3.1 One-dimensional theory↩︎

The theory uses compact link variables \(U_n\), which reside on the links between lattice sites \(n\) and \(n + 1\). They take values in the U(1) gauge group: \[U_n = e^{i \theta_n}, \quad \theta_n \in (-\pi, \pi].\]

The Wilson action for this system reduces to the following nearest-neighbor interaction form: \[S = \beta \sum_{n = 0}^{N_\tau - 1} \left( 1 - \cos(\theta_n - \theta_{n + 1}) \right),\] where \(N_\tau\) denotes the number of lattice sites.

This model is equivalent to the one-dimensional classical XY model, which is exactly solvable.
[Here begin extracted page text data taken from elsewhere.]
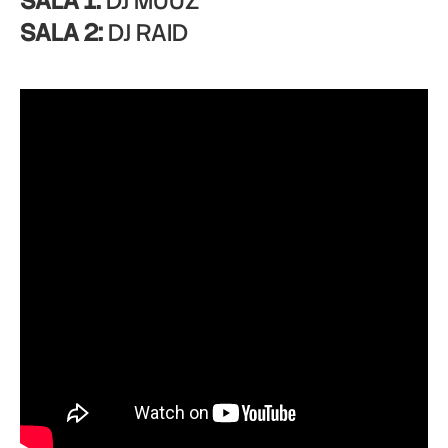
SALA 1:
DJ MUUZ
SALA 2:
DJ RAID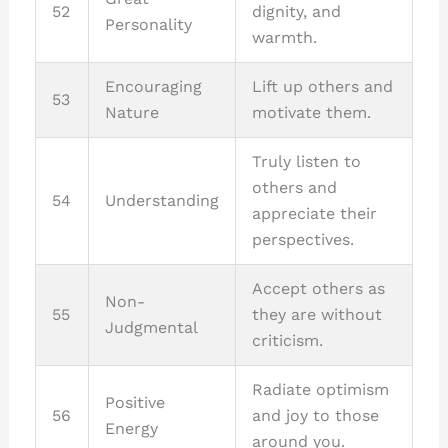
52
dignity, and
Personality
warmth.
Encouraging
Lift up others and
53
Nature
motivate them.
Truly listen to
others and
54
Understanding
appreciate their
perspectives.
Accept others as
Non-
55
they are without
Judgmental
criticism.
Radiate optimism
Positive
56
and joy to those
Energy
around you.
Although it does not exhibit a phase transition, it is a valuable testing ground for lattice algorithms due to its analytical tractability.

Let us denote the inverse temperature obtained through the estimator as \(\hat{\beta}\). The estimator, introduced in Eq. 5 , takes the form \[\hat{\beta} = \frac{\sum_n h_{nn}}{\sum_n g_n^2} - \frac{2 \sum_{nm} g_n g_m h_{nm}}{\left( \sum_n g_n^2 \right)^2}, \label{eq:beta95lat}\tag{6}\] where \(g_n\) and \(h_{nm}\) denote the gradient and Hessian of the action, respectively: \[g_n = \frac{1}{\beta} \frac{\partial S}{\partial \theta_n}, \quad h_{nm} = \frac{1}{\beta} \frac{\partial^2 S}{\partial \theta_n \partial \theta_m}. \label{eq:grad95hess}\tag{7}\]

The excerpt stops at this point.